NIB ranch is nestled on 11 acres of indigenous Lipan Apache land 15 miles west of present-day Fort Clark / Brackettville Texas in Kinney County. CEO and founder of NIB Mande' Gonzales Garcia Davalos and her Lipan Apache family roots run deep in Brackettville Texas predating 1700's. NIB strives to honor our ancestors and to bring much needed healing to our indigenous communities thru prayer, tradition, ceremonies, indigenous foods and education.
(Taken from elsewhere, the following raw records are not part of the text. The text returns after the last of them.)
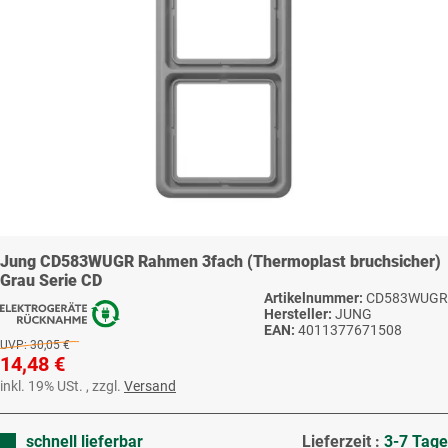
Jung CD583WUGR Rahmen 3fach (Thermoplast bruchsicher)
Grau Serie CD
Artikelnummer:
CD583WUGR
Hersteller:
JUNG
EAN:
4011377671508
UVP:
30,05 €
14,48 €
inkl. 19% USt. , zzgl.
Versand
schnell lieferbar
Lieferzeit :
3-7 Tage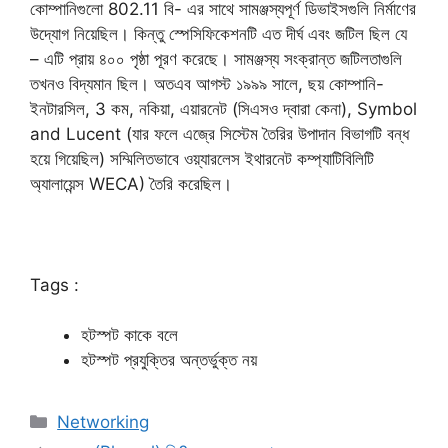
কোম্পানিগুলো 802.11 বি- এর সাথে সামঞ্জস্যপূর্ণ ডিভাইসগুলি নির্মাণের
উদ্যোগ নিয়েছিল। কিন্তু স্পেসিফিকেশনটি এত দীর্ঘ এবং জটিল ছিল যে
– এটি প্রায় ৪০০ পৃষ্ঠা পূরণ করেছে। সামঞ্জস্য সংক্রান্ত জটিলতাগুলি
তখনও বিদ্যমান ছিল। অতএব আগস্ট ১৯৯৯ সালে, ছয় কোম্পানি-
ইনটারসিল, 3 কম, নকিয়া, এয়ারনেট (সিএসও দ্বারা কেনা), Symbol
and Lucent (যার ফলে এজ্রে সিস্টেম তৈরির উপাদান বিভাগটি বন্ধ
হয়ে গিয়েছিল) সম্মিলিতভাবে ওয়্যারলেস ইথারনেট কম্প্যাটিবিলিটি
অ্যালায়েন্স WECA) তৈরি করেছিল।
Tags :
হটস্পট কাকে বলে
হটস্পট প্রযুক্তির অন্তর্ভুক্ত নয়
Categories
Networking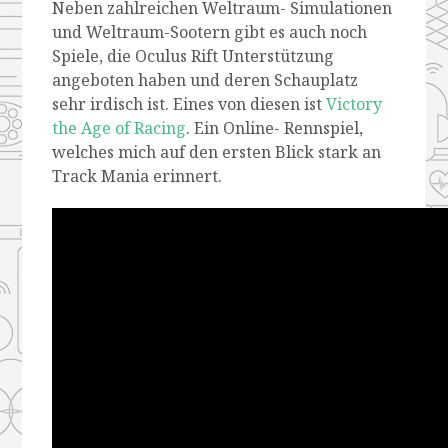
Neben zahlreichen Weltraum- Simulationen
und Weltraum-Sootern gibt es auch noch
Spiele, die Oculus Rift Unterstützung
angeboten haben und deren Schauplatz
sehr irdisch ist. Eines von diesen ist
Victory
the Age of Racing
. Ein Online- Rennspiel,
welches mich auf den ersten Blick stark an
Track Mania erinnert.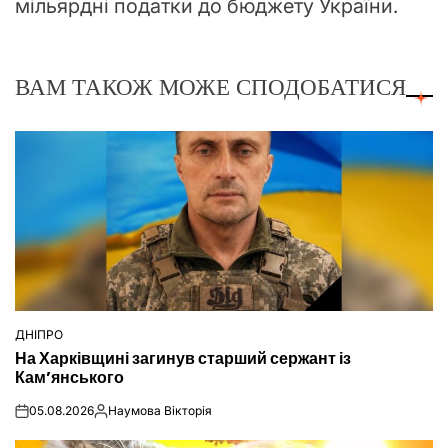
мільярдні податки до бюджету України.
ВАМ ТАКОЖ МОЖЕ СПОДОБАТИСЯ
ДНІПРО
ОПУБЛІКУВАТИ
На Харківщині загинув старший сержант із
У
Кам’янського
05.08.2026
Наумова Вікторія
on
Опубліковано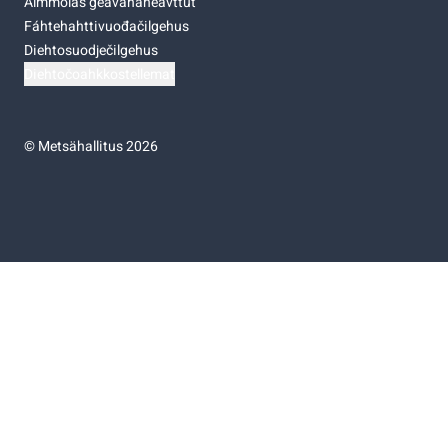
Almmolaš geavahaneavttut
Fáhtehahttivuođačilgehus
Diehtosuodječilgehus
Diehtočoahkkostellemat
©
Metsähallitus 2026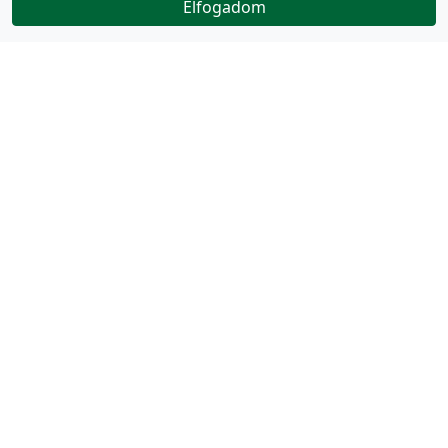
Elfogadom
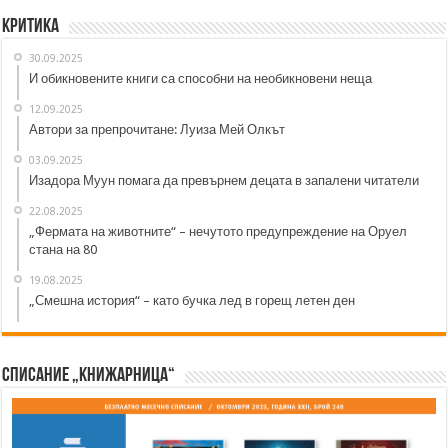
Критика
30.09.2025
И обикновените книги са способни на необикновени неща
12.09.2025
Автори за препрочитане: Луиза Мей Олкът
03.09.2025
Изадора Муун помага да превърнем децата в запалени читатели
22.08.2025
„Фермата на животните“ – нечутото предупреждение на Оруел
стана на 80
19.08.2025
„Смешна история“ – като бучка лед в горещ летен ден
Списание „Книжарница“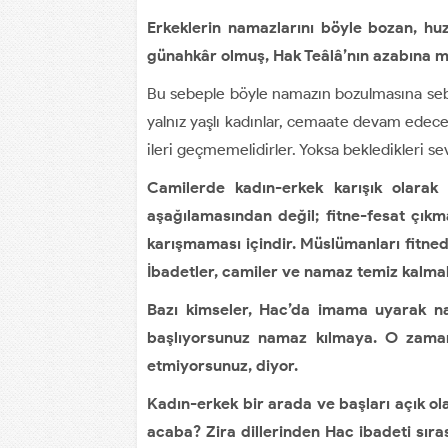
Erkeklerin namazlarını böyle bozan, huz
günahkâr olmuş, Hak Teâlâ’nın azabına m
Bu sebeple böyle namazın bozulmasına sebe
yalnız yaşlı kadınlar, cemaate devam edece
ileri geçmemelidirler. Yoksa bekledikleri s
Camilerde kadın-erkek karışık olarak
aşağılamasından değil; fitne-fesat çıkma
karışmaması içindir. Müslümanları fitnede
İbadetler, camiler ve namaz temiz kalmal
Bazı kimseler, Hac’da imama uyarak na
başlıyorsunuz namaz kılmaya. O zaman
etmiyorsunuz, diyor.
Kadın-erkek bir arada ve başları açık ol
acaba? Zira dillerinden Hac ibadeti sıras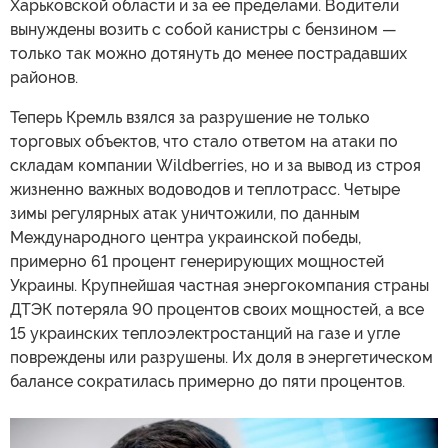
Харьковской области и за ее пределами. Водители
вынуждены возить с собой канистры с бензином —
только так можно дотянуть до менее пострадавших
районов.
Теперь Кремль взялся за разрушение не только
торговых объектов, что стало ответом на атаки по
складам компании Wildberries, но и за вывод из строя
жизненно важных водоводов и теплотрасс. Четыре
зимы регулярных атак уничтожили, по данным
Международного центра украинской победы,
примерно 61 процент генерирующих мощностей
Украины. Крупнейшая частная энергокомпания страны
ДТЭК потеряла 90 процентов своих мощностей, а все
15 украинских теплоэлектростанций на газе и угле
повреждены или разрушены. Их доля в энергетическом
балансе сократилась примерно до пяти процентов.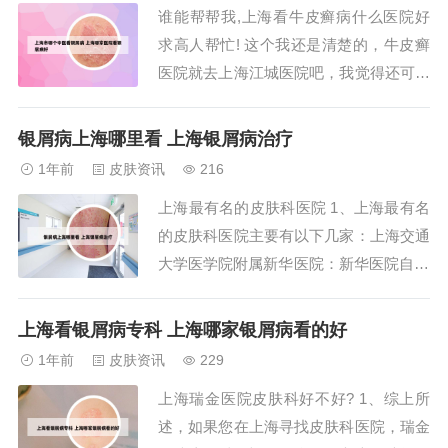
谁能帮帮我,上海看牛皮癣病什么医院好
足癣、黄褐斑、疱疹和灰指甲等顽固性皮
求高人帮忙! 这个我还是清楚的，牛皮癣
肤问题，...
医院就去上海江城医院吧，我觉得还可以
关于这个问题我还是了解一点的哦。你先
不要苦恼，牛皮癣是一种常见的慢性皮肤
银屑病上海哪里看 上海银屑病治疗
病，其特征是在红斑上反复出现多层银白
1年前
皮肤资讯
216
色干燥鳞屑，剥去鳞屑有明显的出血点。
上海最有名的皮肤科医院 1、上海最有名
银屑病可以考虑上海江城的顾昌林，是当
的皮肤科医院主要有以下几家：上海交通
地著名的...
大学医学院附属新华医院：新华医院自19
58年成立以来，凭借其先进的设施和优秀
的医疗团队，为皮肤病患者提供了全方位
上海看银屑病专科 上海哪家银屑病看的好
的诊疗服务，曾荣获多项国家级和市级荣
1年前
皮肤资讯
229
誉。2、上海最有名的皮肤医院是上海交
上海瑞金医院皮肤科好不好? 1、综上所
通大学医学院附属瑞金医院皮肤科。以下
述，如果您在上海寻找皮肤科医院，瑞金
是关于...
The Lipan Apache living peacefully along Los Moras springs in Brackettville were removed from their ancestorial lands along the springs once Fort Clark was in place in 1852 cutting the Lipan Apache off from one of their major water supplies and many sacred holy sites. Several Lipan families remained in Brackettville including Mande's family after Fort Clark was completed and have remained on our ancestral homelands since time immemorial despite the Governments attempt of total annihilation and mass extermination of all Apache in Texas. Mande' and her family are survivors of many raids including Mackenzie’s Raid in El Remolino on May 18, 1873. Not all Lipan survivors were taken to Mescalero or Carlisle Indian School in Pennsylvania as the victors claim in their memoirs, instead many surviving Lipans remained in Brackettville Texas hiding in plain sight.
~Decedents of broken treaty signer Nanta an’ (Chief) Cuelgas de Castro. ( Live Oak Treaty, January 8, 1838 Ratified December 19, 1838 ; Tehuacama Creek Treaty October 9, 1844 Adopted January 24, 1845, Ratified May 15, 1846; 9 Stat. 844, Presidential proclamation March 8, 1847).